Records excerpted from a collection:
○ ○ ○ ○

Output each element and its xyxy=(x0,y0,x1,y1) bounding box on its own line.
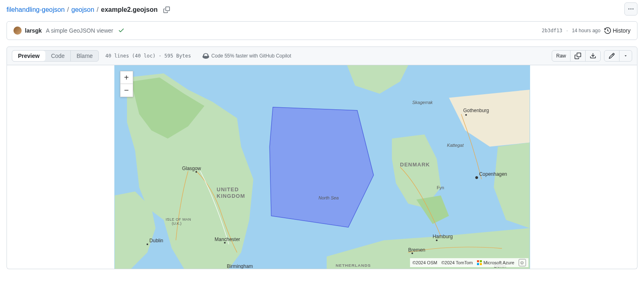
download-icon xyxy=(590,53,596,59)
city-copenhagen: Copenhagen xyxy=(479,171,507,177)
copy-button[interactable] xyxy=(570,51,585,61)
copy-icon xyxy=(575,53,581,59)
svg-rect-13 xyxy=(477,260,479,262)
history-icon xyxy=(604,27,611,34)
svg-point-9 xyxy=(465,114,467,116)
azure-icon xyxy=(477,260,482,265)
svg-point-1 xyxy=(631,9,632,10)
attribution-tomtom[interactable]: ©2024 TomTom xyxy=(441,260,473,265)
map-label-north-sea: North Sea xyxy=(319,195,339,200)
pencil-icon xyxy=(608,53,615,59)
copy-icon xyxy=(163,7,170,13)
city-birmingham: Birmingham xyxy=(227,263,253,269)
tab-code[interactable]: Code xyxy=(45,51,70,61)
svg-point-0 xyxy=(628,9,630,10)
svg-rect-16 xyxy=(480,263,482,265)
feedback-button[interactable]: ☺ xyxy=(519,259,526,266)
svg-rect-15 xyxy=(477,263,479,265)
avatar[interactable] xyxy=(13,27,22,35)
copy-path-button[interactable] xyxy=(161,4,172,15)
edit-dropdown-button[interactable] xyxy=(619,51,632,61)
map-label-uk: UNITED xyxy=(216,186,238,192)
city-dublin: Dublin xyxy=(149,238,163,243)
attribution-osm[interactable]: ©2024 OSM xyxy=(412,260,437,265)
map-svg: North Sea Skagerrak Kattegat Fyn UNITED … xyxy=(114,65,530,269)
breadcrumb-link-folder[interactable]: geojson xyxy=(71,6,94,13)
raw-button[interactable]: Raw xyxy=(552,51,570,61)
city-glasgow: Glasgow xyxy=(182,166,201,171)
svg-point-10 xyxy=(475,176,478,179)
download-button[interactable] xyxy=(585,51,600,61)
commit-sha[interactable]: 2b3df13 xyxy=(541,28,562,33)
map-label-skagerrak: Skagerrak xyxy=(412,100,433,105)
svg-point-3 xyxy=(204,57,205,58)
copilot-icon xyxy=(203,53,209,59)
commit-author[interactable]: larsgk xyxy=(25,27,42,34)
breadcrumb-link-repo[interactable]: filehandling-geojson xyxy=(7,6,65,13)
tab-preview[interactable]: Preview xyxy=(12,51,45,61)
file-meta: 40 lines (40 loc) · 595 Bytes xyxy=(105,53,191,59)
copilot-banner[interactable]: Code 55% faster with GitHub Copilot xyxy=(203,53,291,59)
map-label-kattegat: Kattegat xyxy=(447,143,464,148)
tab-blame[interactable]: Blame xyxy=(71,51,98,61)
svg-rect-14 xyxy=(480,260,482,262)
svg-point-11 xyxy=(436,239,437,241)
map-attribution: ©2024 OSM ©2024 TomTom Microsoft Azure ☺ xyxy=(410,258,528,267)
city-hamburg: Hamburg xyxy=(432,234,452,239)
map-label-iom: ISLE OF MAN xyxy=(165,217,191,221)
svg-point-7 xyxy=(146,243,148,245)
breadcrumb: filehandling-geojson / geojson / example… xyxy=(7,6,158,13)
svg-point-4 xyxy=(206,57,207,58)
view-mode-tabs: Preview Code Blame xyxy=(12,50,99,62)
map-label-netherlands: NETHERLANDS xyxy=(335,263,370,268)
map-canvas[interactable]: North Sea Skagerrak Kattegat Fyn UNITED … xyxy=(114,65,530,269)
zoom-in-button[interactable]: + xyxy=(120,71,133,84)
chevron-down-icon xyxy=(624,54,628,58)
breadcrumb-row: filehandling-geojson / geojson / example… xyxy=(7,0,637,20)
breadcrumb-sep: / xyxy=(97,6,98,13)
zoom-out-button[interactable]: − xyxy=(120,84,133,97)
map-label-denmark: DENMARK xyxy=(400,162,430,168)
svg-text:(U.K.): (U.K.) xyxy=(172,221,181,226)
latest-commit-box: larsgk A simple GeoJSON viewer 2b3df13 ·… xyxy=(7,21,637,40)
map-label-fyn: Fyn xyxy=(437,185,444,190)
edit-button[interactable] xyxy=(604,51,619,61)
city-manchester: Manchester xyxy=(214,237,240,242)
commit-time: 14 hours ago xyxy=(572,28,600,33)
commit-message[interactable]: A simple GeoJSON viewer xyxy=(46,27,113,34)
city-bremen: Bremen xyxy=(408,247,425,253)
breadcrumb-current: example2.geojson xyxy=(101,6,158,13)
attribution-azure[interactable]: Microsoft Azure xyxy=(477,260,515,265)
more-options-button[interactable] xyxy=(624,2,637,15)
map-label-uk2: KINGDOM xyxy=(216,193,245,199)
kebab-icon xyxy=(628,6,634,12)
check-icon[interactable] xyxy=(118,27,125,35)
file-toolbar: Preview Code Blame 40 lines (40 loc) · 5… xyxy=(7,46,637,65)
zoom-control: + − xyxy=(120,71,133,97)
breadcrumb-sep: / xyxy=(67,6,69,13)
history-button[interactable]: History xyxy=(604,27,631,34)
svg-point-2 xyxy=(633,9,634,10)
map-preview: North Sea Skagerrak Kattegat Fyn UNITED … xyxy=(7,65,637,269)
city-gothenburg: Gothenburg xyxy=(463,108,489,113)
geojson-polygon xyxy=(270,107,373,227)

○ ○ ○ ○

Work instruction> Each line carrying the string "lines" should be copied out from the entries.

Result for this task>
file-meta: 40 lines (40 loc) · 595 Bytes xyxy=(105,53,191,59)
file-toolbar: Preview Code Blame 40 lines (40 loc) · 5… xyxy=(7,46,637,65)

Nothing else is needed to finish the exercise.